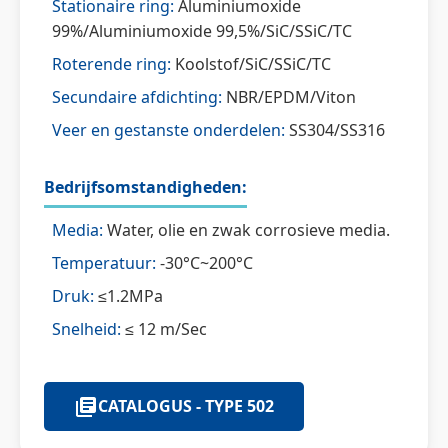
Stationaire ring:
Aluminiumoxide
99%/Aluminiumoxide 99,5%/SiC/SSiC/TC
Roterende ring:
Koolstof/SiC/SSiC/TC
Secundaire afdichting:
NBR/EPDM/Viton
Veer en gestanste onderdelen:
SS304/SS316
Bedrijfsomstandigheden:
Media:
Water, olie en zwak corrosieve media.
Temperatuur:
-30°C~200°C
Druk:
≤1.2MPa
Snelheid:
≤ 12 m/Sec
CATALOGUS - TYPE 502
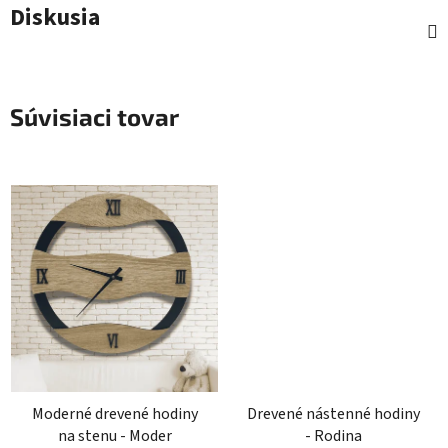
Diskusia
Súvisiaci tovar
Moderné drevené hodiny
Drevené nástenné hodiny
na stenu - Moder
- Rodina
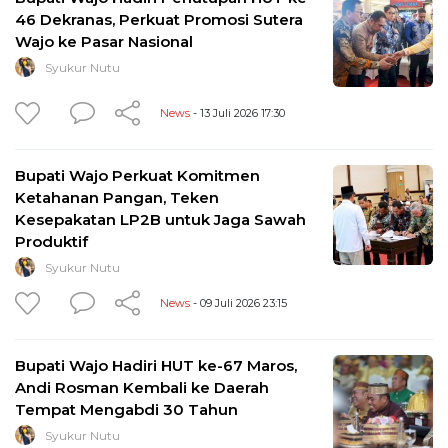
46 Dekranas, Perkuat Promosi Sutera
Wajo ke Pasar Nasional
Syukur Nutu
News
- 13 Juli 2026 17:30
Bupati Wajo Perkuat Komitmen
Ketahanan Pangan, Teken
Kesepakatan LP2B untuk Jaga Sawah
Produktif
Syukur Nutu
News
- 09 Juli 2026 23:15
Bupati Wajo Hadiri HUT ke-67 Maros,
Andi Rosman Kembali ke Daerah
Tempat Mengabdi 30 Tahun
Syukur Nutu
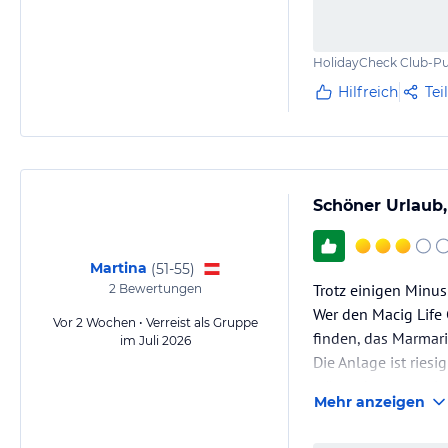
HolidayCheck Club-Pu
Hilfreich
Tei
Schöner Urlaub
Martina
(
51-55
)
Trotz einigen Minu
2
Bewertungen
Wer den Macig Life 
Vor 2 Wochen • Verreist als Gruppe
finden, das Marmari
im Juli 2026
Die Anlage ist ries
wäre schon renovie
Mehr anzeigen
Es könnte am Tag m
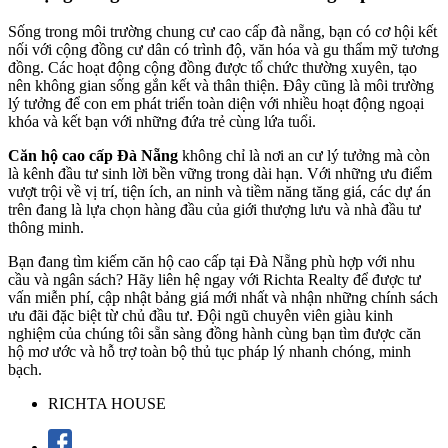
Sống trong môi trường chung cư cao cấp đà nẵng, bạn có cơ hội kết
nối với cộng đồng cư dân có trình độ, văn hóa và gu thẩm mỹ tương
đồng. Các hoạt động cộng đồng được tổ chức thường xuyên, tạo
nên không gian sống gắn kết và thân thiện. Đây cũng là môi trường
lý tưởng để con em phát triển toàn diện với nhiều hoạt động ngoại
khóa và kết bạn với những đứa trẻ cùng lứa tuổi.
Căn hộ cao cấp Đà Nẵng
không chỉ là nơi an cư lý tưởng mà còn
là kênh đầu tư sinh lời bền vững trong dài hạn. Với những ưu điểm
vượt trội về vị trí, tiện ích, an ninh và tiềm năng tăng giá, các dự án
trên đang là lựa chọn hàng đầu của giới thượng lưu và nhà đầu tư
thông minh.
Bạn đang tìm kiếm căn hộ cao cấp tại Đà Nẵng phù hợp với nhu
cầu và ngân sách? Hãy liên hệ ngay với Richta Realty để được tư
vấn miễn phí, cập nhật bảng giá mới nhất và nhận những chính sách
ưu đãi đặc biệt từ chủ đầu tư. Đội ngũ chuyên viên giàu kinh
nghiệm của chúng tôi sẵn sàng đồng hành cùng bạn tìm được căn
hộ mơ ước và hỗ trợ toàn bộ thủ tục pháp lý nhanh chóng, minh
bạch.
RICHTA HOUSE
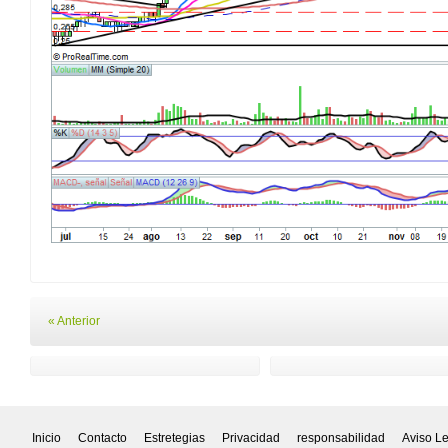
« Anterior
Inicio
Contacto
Estretegias
Privacidad
responsabilidad
Aviso L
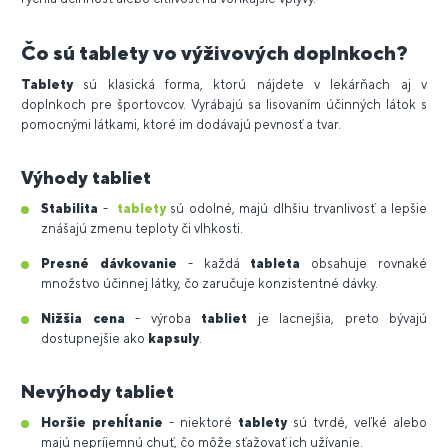
Čo sú tablety vo výživových doplnkoch?
Tablety
sú klasická forma, ktorú nájdete v lekárňach aj v
doplnkoch pre športovcov. Vyrábajú sa lisovaním účinných látok s
pomocnými látkami, ktoré im dodávajú pevnosť a tvar.
Výhody tabliet
Stabilita
-
tablety
sú odolné, majú dlhšiu trvanlivosť a lepšie
znášajú zmenu teploty či vlhkosti.
Presné dávkovanie
- každá
tableta
obsahuje rovnaké
množstvo účinnej látky, čo zaručuje konzistentné dávky.
Nižšia cena
- výroba
tabliet
je lacnejšia, preto bývajú
dostupnejšie ako
kapsuly
.
Nevýhody tabliet
Horšie prehĺtanie
- niektoré
tablety
sú tvrdé, veľké alebo
majú nepríjemnú chuť, čo môže sťažovať ich užívanie.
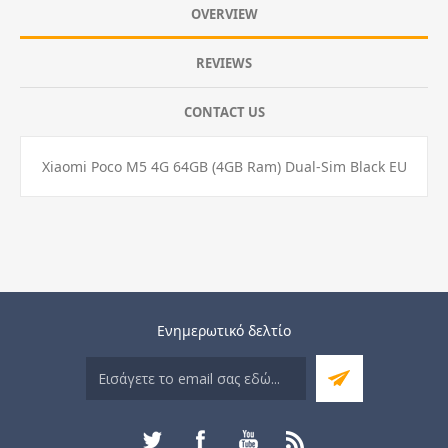
OVERVIEW
REVIEWS
CONTACT US
Xiaomi Poco M5 4G 64GB (4GB Ram) Dual-Sim Black EU
Ενημερωτικό δελτίο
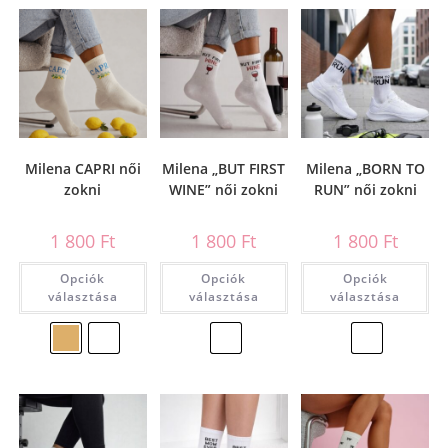
Milena CAPRI női
Milena „BUT FIRST
Milena „BORN TO
zokni
WINE” női zokni
RUN” női zokni
1 800
Ft
1 800
Ft
1 800
Ft
Opciók
Opciók
Opciók
választása
választása
választása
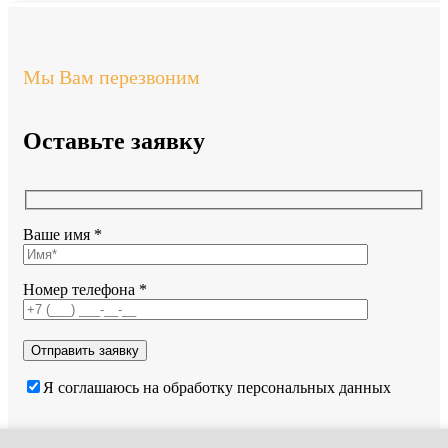
Мы Вам перезвоним
Оставьте заявку
Ваше имя *
Номер телефона *
Я соглашаюсь на обработку персональных данных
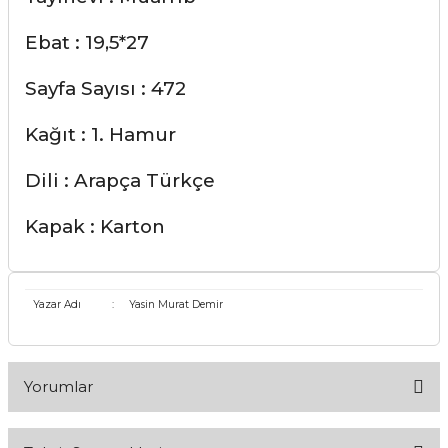
Ebat : 19,5*27
Sayfa Sayısı : 472
Kağıt : 1. Hamur
Dili : Arapça Türkçe
Kapak : Karton
Yazar Adı
:
Yasin Murat Demir
Yorumlar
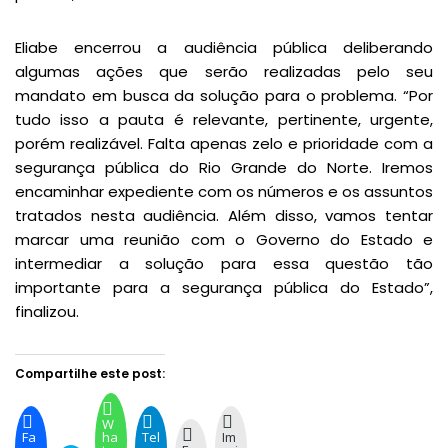
Eliabe encerrou a audiência pública deliberando
algumas ações que serão realizadas pelo seu
mandato em busca da solução para o problema. “Por
tudo isso a pauta é relevante, pertinente, urgente,
porém realizável. Falta apenas zelo e prioridade com a
segurança pública do Rio Grande do Norte. Iremos
encaminhar expediente com os números e os assuntos
tratados nesta audiência. Além disso, vamos tentar
marcar uma reunião com o Governo do Estado e
intermediar a solução para essa questão tão
importante para a segurança pública do Estado”,
finalizou.
Compartilhe este post:
W
Fa
ha
Tel
Im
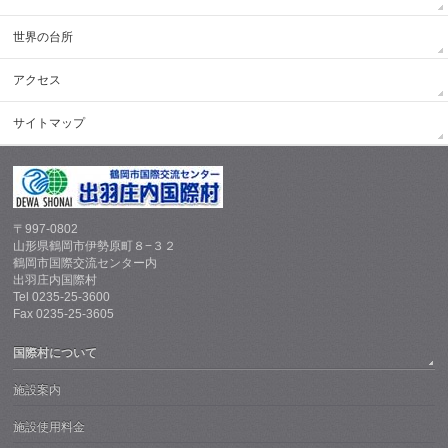
世界の台所
アクセス
サイトマップ
〒997-0802
山形県鶴岡市伊勢原町８−３２
鶴岡市国際交流センター内
出羽庄内国際村
Tel 0235-25-3600
Fax 0235-25-3605
国際村について
施設案内
施設使用料金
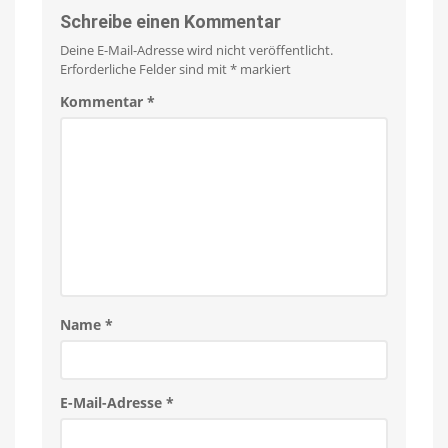
Schreibe einen Kommentar
Deine E-Mail-Adresse wird nicht veröffentlicht.
Erforderliche Felder sind mit
*
markiert
Kommentar
*
Name
*
E-Mail-Adresse
*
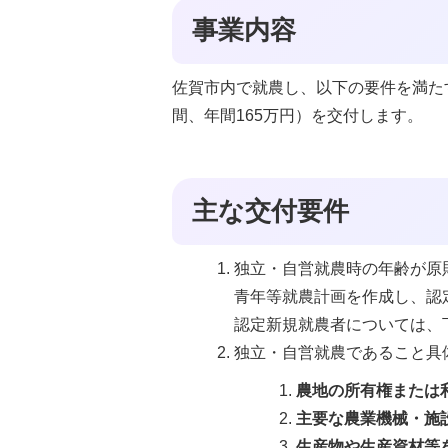
事業内容
佐賀市内で就農し、以下の要件を満た
間、年間165万円）を交付します。
主な交付要件
独立・自営就農時の年齢が原
青年等就農計画を作成し、認
認定新規就農者については、
独立・自営就農であること具
農地の所有権または
主要な農業機械・施
生産物や生産資材等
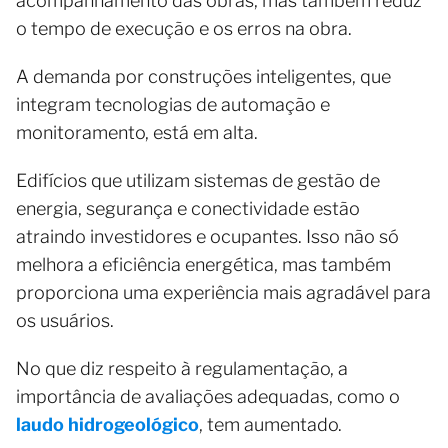
acompanhamento das obras, mas também reduz
o tempo de execução e os erros na obra.
A demanda por construções inteligentes, que
integram tecnologias de automação e
monitoramento, está em alta.
Edifícios que utilizam sistemas de gestão de
energia, segurança e conectividade estão
atraindo investidores e ocupantes. Isso não só
melhora a eficiência energética, mas também
proporciona uma experiência mais agradável para
os usuários.
No que diz respeito à regulamentação, a
importância de avaliações adequadas, como o
laudo hidrogeológico
, tem aumentado.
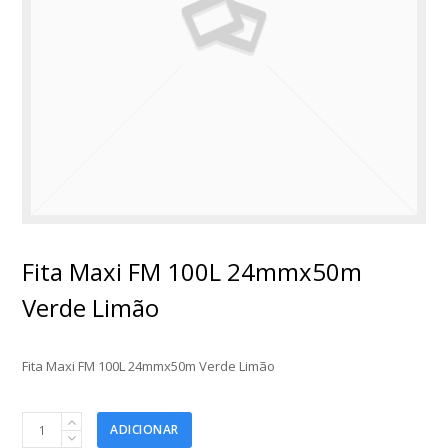
Fita Maxi FM 100L 24mmx50m
Verde Limão
Fita Maxi FM 100L 24mmx50m Verde Limão
Fita
ADICIONAR
Maxi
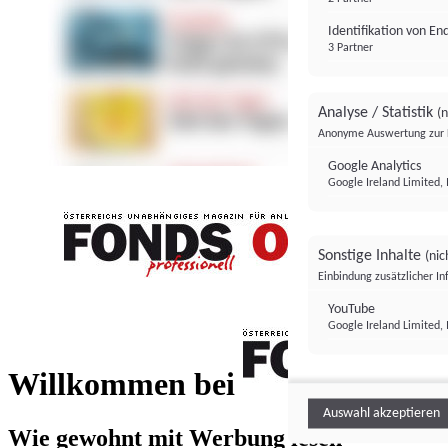
Identifikation von E
3 Partner
Analyse / Statistik
(n
Anonyme Auswertung zur 
Google Analytics
Google Ireland Limited, 
Sonstige Inhalte
(nic
Einbindung zusätzlicher I
FONDS professionell
YouTube
Google Ireland Limited, 
FONDS profess
Willkommen bei
Auswahl akzeptieren
Wie gewohnt mit Werbung lesen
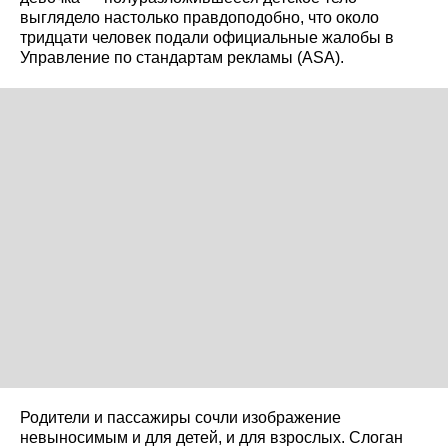
выглядело настолько правдоподобно, что около
тридцати человек подали официальные жалобы в
Управление по стандартам рекламы (ASA).
Родители и пассажиры сочли изображение
невыносимым и для детей, и для взрослых. Слоган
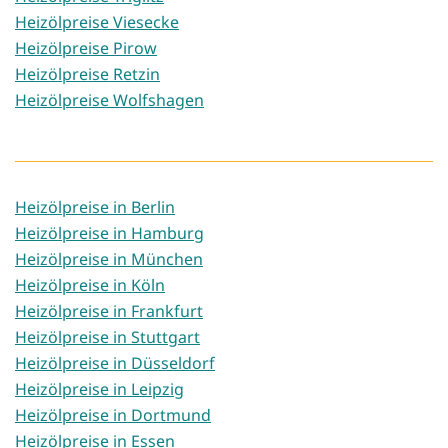
Heizölpreise Viesecke
Heizölpreise Pirow
Heizölpreise Retzin
Heizölpreise Wolfshagen
Heizölpreise in Berlin
Heizölpreise in Hamburg
Heizölpreise in München
Heizölpreise in Köln
Heizölpreise in Frankfurt
Heizölpreise in Stuttgart
Heizölpreise in Düsseldorf
Heizölpreise in Leipzig
Heizölpreise in Dortmund
Heizölpreise in Essen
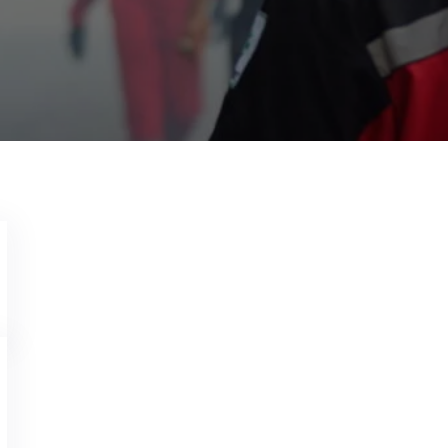
Garda Pest Control Solo
26 Mei 2021
Jasa Pembasmi Lalat di Band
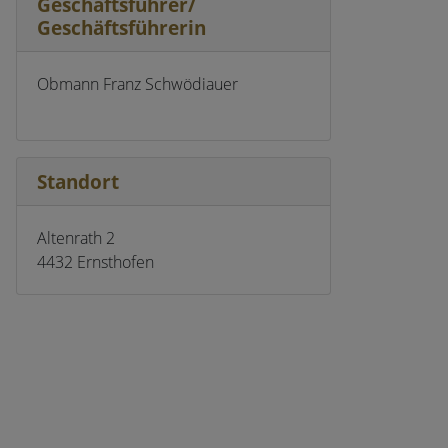
Geschäftsführer/
Geschäftsführerin
Obmann Franz Schwödiauer
Standort
Altenrath 2
4432 Ernsthofen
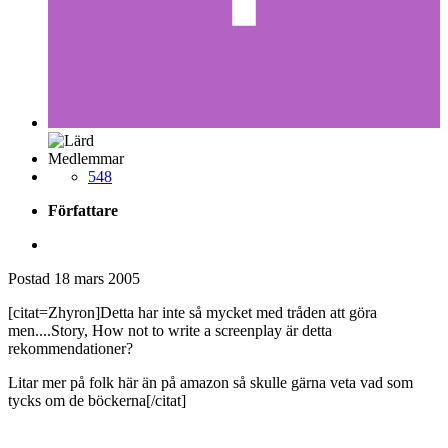
Medlemmar
548
Författare
Postad
18 mars 2005
[citat=Zhyron]Detta har inte så mycket med tråden att göra
men....Story, How not to write a screenplay är detta
rekommendationer?
Litar mer på folk här än på amazon så skulle gärna veta vad som
tycks om de böckerna[/citat]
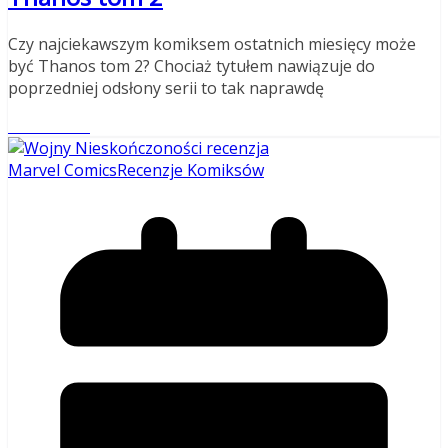
Czy najciekawszym komiksem ostatnich miesięcy może
być Thanos tom 2? Chociaż tytułem nawiązuje do
poprzedniej odsłony serii to tak naprawdę
Read More
Marvel Comics
Recenzje Komiksów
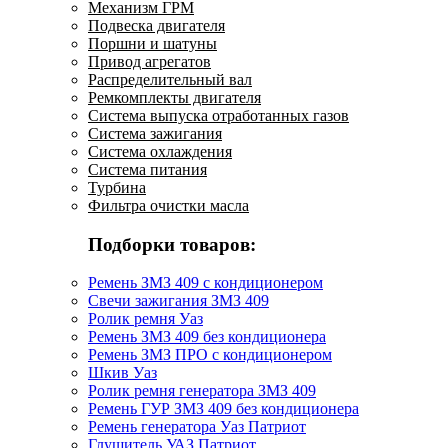
Механизм ГРМ
Подвеска двигателя
Поршни и шатуны
Привод агрегатов
Распределительный вал
Ремкомплекты двигателя
Система выпуска отработанных газов
Система зажигания
Система охлаждения
Система питания
Турбина
Фильтра очистки масла
Подборки товаров:
Ремень ЗМЗ 409 с кондиционером
Свечи зажигания ЗМЗ 409
Ролик ремня Уаз
Ремень ЗМЗ 409 без кондиционера
Ремень ЗМЗ ПРО с кондиционером
Шкив Уаз
Ролик ремня генератора ЗМЗ 409
Ремень ГУР ЗМЗ 409 без кондиционера
Ремень генератора Уаз Патриот
Глушитель УАЗ Патриот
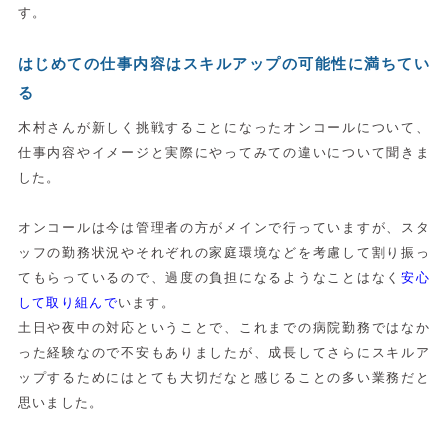
す。
はじめての仕事内容はスキルアップの可能性に満ちてい
る
木村さんが新しく挑戦することになったオンコールについて、
仕事内容やイメージと実際にやってみての違いについて聞きま
した。
オンコールは今は管理者の方がメインで行っていますが、スタ
ッフの勤務状況やそれぞれの家庭環境などを考慮して割り振っ
てもらっているので、過度の負担になるようなことはなく
安心
して取り組んで
います。
土日や夜中の対応ということで、これまでの病院勤務ではなか
った経験なので不安もありましたが、成長してさらにスキルア
ップするためにはとても大切だなと感じることの多い業務だと
思いました。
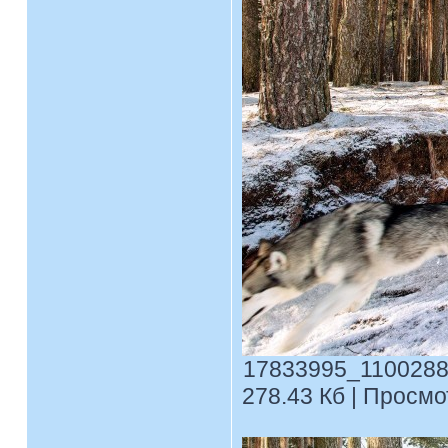
17833995_1100288
278.43 Кб | Просмо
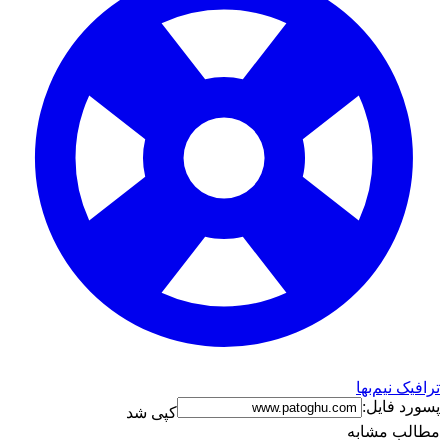
ترافیک نیم‌بها
پسورد فایل:
کپی شد
مطالب مشابه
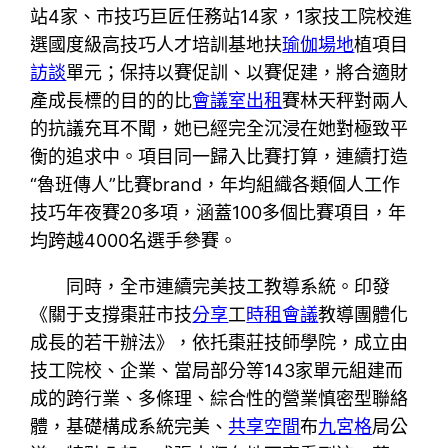
站4家、市技巧巨匠任務站14家，1家技工院校進
選國度級高技巧人才培訓基地扶
瑜伽場地
植項目
訪談
單元；保持以賽促訓、以賽促建，將合適財
產成長標的目的的比
會議室出租
賽林天秤對兩人
的抗議充耳不聞，她已經完全沉浸在她對極致平
衡的追求中。項目同一歸入比賽打算，連續打造
“魯班傳人”比賽brand，年均組織各類個人工作
技巧年夜賽20多項，涵蓋100多個比賽項目，年
均跨越4000名選手參賽。
同時，全市連續完美技工教導系統。印發
《關于支撐棗莊市技
分享
工
時租會議
教導團體化
成長的若干辦法》，依托棗莊技師學院，成立由
技工院校、企業、當局部分等143家單元組建而
成的跨行業、多條理、綜合性的營業慎密型聯絡
體，基礎構成系統完美、
共享空間
布
九宮格
局公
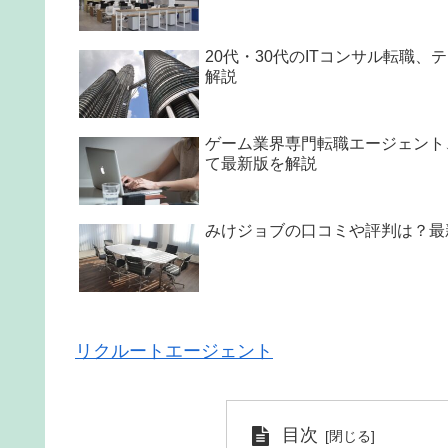
20代・30代のITコンサル転職
解説
ゲーム業界専門転職エージェント、Hi
て最新版を解説
みけジョブの口コミや評判は？最
リクルートエージェント
目次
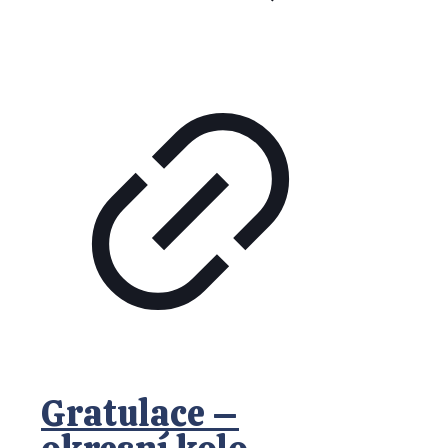
Gratulace –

=-=-=-=-=

I would like the exact lines from the data above, starting with the one that holds "Erforderliche Felder sind mit" and going on through the one that holds "Garda Pest Control Solo", without the pictures.

Erforderliche Felder sind mit
*
markiert
Kommentar
*
Name
*
E-Mail-Adresse
*
事業内容
佐賀市内で就農し、以下の要件を満た
間、年間165万円）を交付します。
主な交付要件
独立・自営就農時の年齢が原
青年等就農計画を作成し、認
認定新規就農者については、
独立・自営就農であること具
農地の所有権または
主要な農業機械・施
生産物や生産資材等
acompanhamento das obras, mas também reduz
o tempo de execução e os erros na obra.
A demanda por construções inteligentes, que
integram tecnologias de automação e
monitoramento, está em alta.
Edifícios que utilizam sistemas de gestão de
energia, segurança e conectividade estão
atraindo investidores e ocupantes. Isso não só
melhora a eficiência energética, mas também
proporciona uma experiência mais agradável para
os usuários.
No que diz respeito à regulamentação, a
importância de avaliações adequadas, como o
laudo hidrogeológico
, tem aumentado.
Fita Maxi FM 100L 24mmx50m
Verde Limão
Fita Maxi FM 100L 24mmx50m Verde Limão
Fita
ADICIONAR
Maxi
Identifikation von E
3 Partner
Analyse / Statistik
(n
Anonyme Auswertung zur 
Google Analytics
Google Ireland Limited, 
Sonstige Inhalte
(nic
Einbindung zusätzlicher I
FONDS professionell
YouTube
Google Ireland Limited, 
FONDS profess
Willkommen bei
Auswahl akzeptieren
Wie gewohnt mit Werbung lesen
выглядело настолько правдоподобно, что около
тридцати человек подали официальные жалобы в
Управление по стандартам рекламы (ASA).
Родители и пассажиры сочли изображение
невыносимым и для детей, и для взрослых. Слоган
Heizölpreise Viesecke
Heizölpreise Pirow
Heizölpreise Retzin
Heizölpreise Wolfshagen
Heizölpreise in Berlin
Heizölpreise in Hamburg
Heizölpreise in München
Heizölpreise in Köln
Heizölpreise in Frankfurt
Heizölpreise in Stuttgart
Heizölpreise in Düsseldorf
Heizölpreise in Leipzig
Heizölpreise in Dortmund
Heizölpreise in Essen
Garda Pest Control Solo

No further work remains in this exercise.